Introduction

Acute ethmoid and maxillary sinusitis are the most common causes of an orbital abscess [6, 8]. Streptococcus species, Haemophilus influenzae, and Staphylococcus aureus are organisms frequently isolated from an abscess [1, 3, 4]. We report a case of an infant who was admitted for left orbital abscess who underwent surgical drainage of the abscess. The culture of the pus revealed methicillin-resistant S. aureus (MRSA), which highlights the increasing prevalence of community-acquired MRSA infections.

Case report

A previously healthy 5-month-old female infant was brought to the emergency department for progressive proptosis. Her parents denied any history of trauma or fever episode in the previous 1 month, and there was no regular medication being taken. She was a full-term infant without any birth defects, and vaccinations were received regularly. Physical examination revealed a well-developed infant with a weight of 3,200 g, a pulse of 100 beats per minute, a respiratory rate of 24 per minute, and a temperature of 36°C. Her left periorbital region showed swelling, redness, and tenderness to palpation. In addition, the conjunctiva of the left eye was swollen, and increased tears were observed (Fig. 1). Laboratory investigations revealed a white blood cell count of 36,100/μL and a C-reactive protein of 42.5 mg/dL. Soft tissue infection of the left periorbital region was suspected, and therefore, the patient underwent an orbital computed tomography (CT) scan. CT images demonstrated a heterogenous lesion in the left orbit with adjacent soft tissue swelling (Fig. 2) and opacified left ethmoid and maxillary sinuses, which was diagnosed as an orbital abscess and sinusitis of the ethmoid and maxillary sinuses.

Fig. 1
figure 1

The patient's left eye was swollen with increased tears

Fig. 2
figure 2

CT images demonstrated left ethmoid sinusitis (thin white arrow) and a left orbital abscess with adjacent soft tissue swelling (thick white arrow)

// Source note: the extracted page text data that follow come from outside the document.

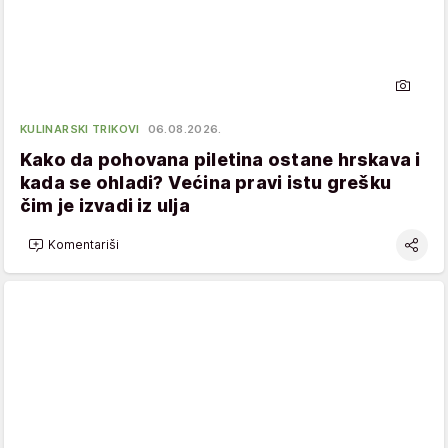
KULINARSKI TRIKOVI
06.08.2026.
Kako da pohovana piletina ostane hrskava i
kada se ohladi? Većina pravi istu grešku
čim je izvadi iz ulja
Komentariši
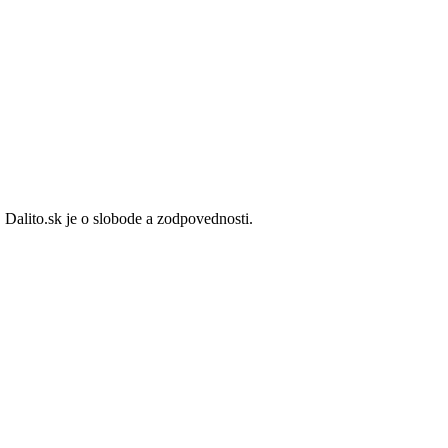
 Dalito.sk je o slobode a zodpovednosti.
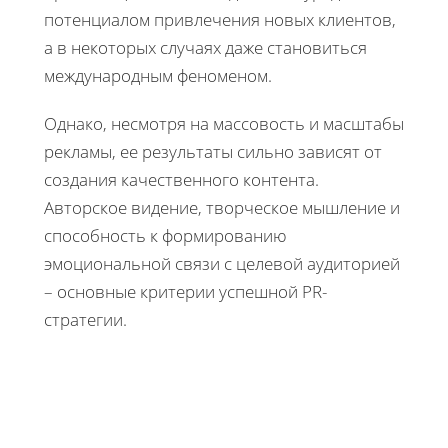
потенциалом привлечения новых клиентов,
а в некоторых случаях даже становиться
международным феноменом.
Однако, несмотря на массовость и масштабы
рекламы, ее результаты сильно зависят от
создания качественного контента.
Авторское видение, творческое мышление и
способность к формированию
эмоциональной связи с целевой аудиторией
– основные критерии успешной PR-
стратегии.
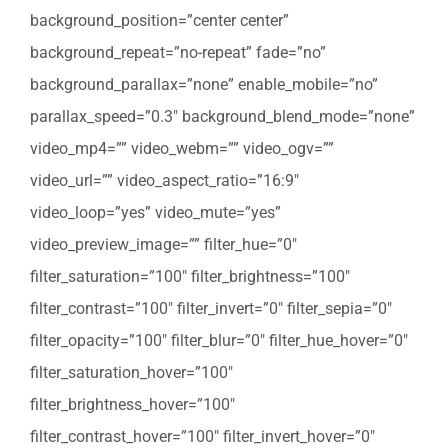
background_position=”center center”
background_repeat=”no-repeat” fade=”no”
background_parallax=”none” enable_mobile=”no”
parallax_speed=”0.3″ background_blend_mode=”none”
video_mp4=”” video_webm=”” video_ogv=””
video_url=”” video_aspect_ratio=”16:9″
video_loop=”yes” video_mute=”yes”
video_preview_image=”” filter_hue=”0″
filter_saturation=”100″ filter_brightness=”100″
filter_contrast=”100″ filter_invert=”0″ filter_sepia=”0″
filter_opacity=”100″ filter_blur=”0″ filter_hue_hover=”0″
filter_saturation_hover=”100″
filter_brightness_hover=”100″
filter_contrast_hover=”100″ filter_invert_hover=”0″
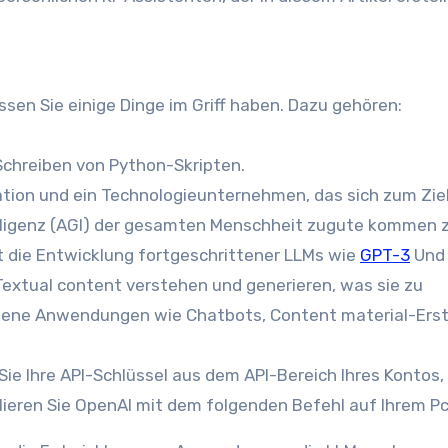
sen Sie einige Dinge im Griff haben. Dazu gehören:
chreiben von Python-Skripten.
tion und ein Technologieunternehmen, das sich zum Zie
telligenz (AGI) der gesamten Menschheit zugute kommen 
st die Entwicklung fortgeschrittener LLMs wie
GPT-3
Un
xtual content verstehen und generieren, was sie zu
edene Anwendungen wie Chatbots, Content material-Erst
Sie Ihre API-Schlüssel aus dem API-Bereich Ihres Kontos,
llieren Sie OpenAI mit dem folgenden Befehl auf Ihrem Pc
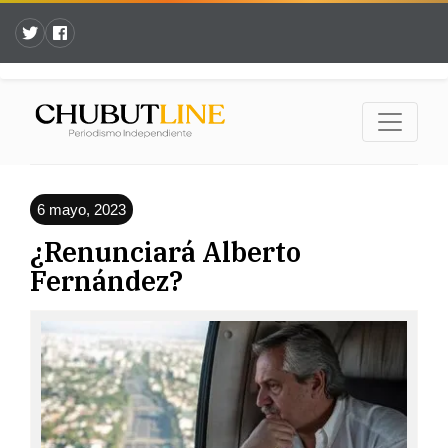
6 mayo, 2023
¿Renunciará Alberto
Fernández?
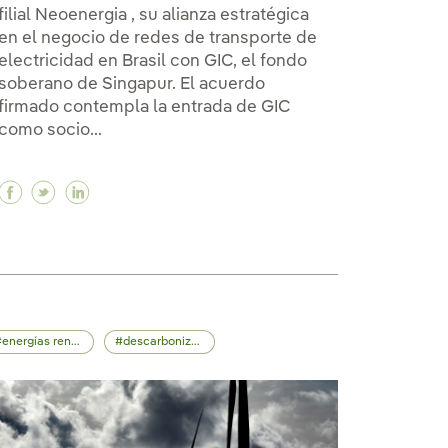
filial Neoenergia , su alianza estratégica
en el negocio de redes de transporte de
electricidad en Brasil con GIC, el fondo
soberano de Singapur. El acuerdo
firmado contempla la entrada de GIC
como socio...
500 millones de euros en bonos verdes con fuerte dem
1.500 millones de euros en bonos verdes con fuerte de
n de 1.500 millones de euros en bonos verdes con fue
Facebook Iberdrola amplía su alianza con GIC en re
Twitter Iberdrola amplía su alianza con GIC en 
Linkedin Iberdrola amplía su alianza con GI
energías renovables
descarbonización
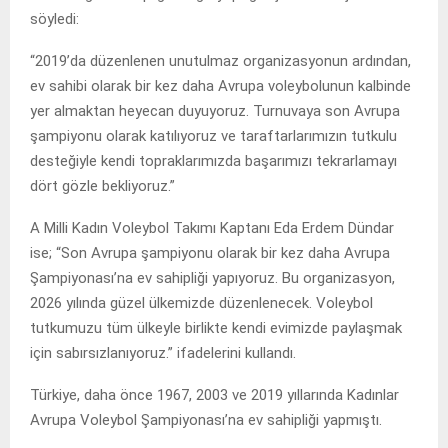
söyledi:
“2019’da düzenlenen unutulmaz organizasyonun ardından,
ev sahibi olarak bir kez daha Avrupa voleybolunun kalbinde
yer almaktan heyecan duyuyoruz. Turnuvaya son Avrupa
şampiyonu olarak katılıyoruz ve taraftarlarımızın tutkulu
desteğiyle kendi topraklarımızda başarımızı tekrarlamayı
dört gözle bekliyoruz.”
A Milli Kadın Voleybol Takımı Kaptanı Eda Erdem Dündar
ise; “Son Avrupa şampiyonu olarak bir kez daha Avrupa
Şampiyonası’na ev sahipliği yapıyoruz. Bu organizasyon,
2026 yılında güzel ülkemizde düzenlenecek. Voleybol
tutkumuzu tüm ülkeyle birlikte kendi evimizde paylaşmak
için sabırsızlanıyoruz.” ifadelerini kullandı.
Türkiye, daha önce 1967, 2003 ve 2019 yıllarında Kadınlar
Avrupa Voleybol Şampiyonası’na ev sahipliği yapmıştı.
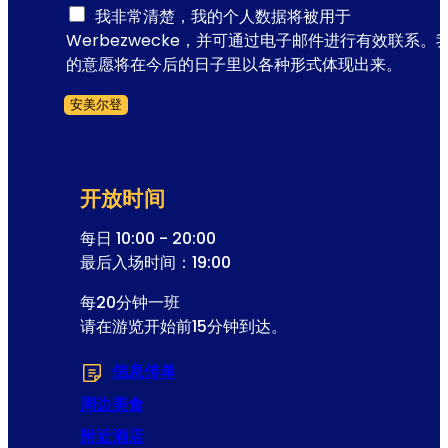
册
我非常清楚，我的个人数据将被用于
电
Werbezwecke，并可通过电子邮件进行有效联系。
子
的意愿将在今后的日子里以各种形式体现出来。
邮
安美尔登
件
跳过表格
地
址
开放时间
每日 10:00 - 20:00
最后入场时间：19:00
每20分钟一班
请在游览开始前15分钟到达。
信息传单
(在新选项卡或窗口中打开)
周边美食
附近酒店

The patient underwent decompression surgery of the left orbit using an external approach, and 10 ml of pus was drained out. Bacteriological culture of the pus revealed MRSA, and the results from blood culture were negative. After a 10-day course of intravenous vancomycin treatment, the patient was discharged home without permanent visual damage upon follow-up.

Discussion

Infections of the orbital and periorbital regions usually present as periorbital swelling and, in most cases, result from complications of acute sinusitis. However, trauma, insect bites, conjunctivitis, dacryocystitis, and blepharitis are alternative causes [13]. Staphylococcus, Streptococcus, and H. influenzae account for the majority of infected pathogens [1, 3, 4]. Currently, community-acquired MRSA has become increasingly prevalent. McKinley et al. found that MRSA represented 73% of all pediatric S. aureus orbital infections [5]. Empirical intravenous antibiotic treatment should have coverage against H. influenzae, streptococcal and staphylococcal species. A CT scan is the most useful tool to evaluate the extent of the infection and the location of the accumulated pus [4, 6]. In addition, a CT scan can assess the sinuses and explore the other causative factors.

Controversy exists about the medical or surgical management of orbital abscesses in pediatric patients. Some otolaryngologists advocate medical treatment initially, and surgery is reserved for nonresponders, whereas others suggest immediate surgical drainage whenever the CT scan shows the presence of an orbital abscess. The objectives in the surgery of orbital abscess are to release the pressure on the orbit, drain the abscess, and obtain a specimen for culture [4, 6, 8]. Because successful medical treatment relies on normal visual examination, and inadequate treatment might lead to the loss of vision [4, 6, 8], early surgical intervention is indicated in infantile patients due to the inability to perform a reliable and serial ophthalmologic examination.

The majority of the results from blood cultures are negative in patients with orbital abscess [7]. Therefore, the choice of antibiotics relies on the specimen of pus culture. In our case, the organism of the pus culture was MRSA, which reminds physicians of the increasing prevalence of community-acquired MRSA infection [1, 2, 5]. If a patient's response to empirical antibiotics is inappropriate, and surgical drainage is impeded, we suggest adding antibiotics which are effective against MRSA in order to extend the coverage of medical treatment. Trimethoprim or clindamycin plus a second- or third-generation cephalosporin is a reasonable initial regimen for the coverage of MRSA and pathogens associated with rhinosinusitis [3, 5].

Physicians need to be aware of the clinical presentations and classical CT findings of orbital abscesses. Early surgical drainage of an orbital abscess might be indicated in infantile patients to avoid the complications of visual loss. Due to the emergence of community-acquired MRSA, before obtaining the results from a pus culture, physicians should consider empirical antibiotics that are effective against MRSA.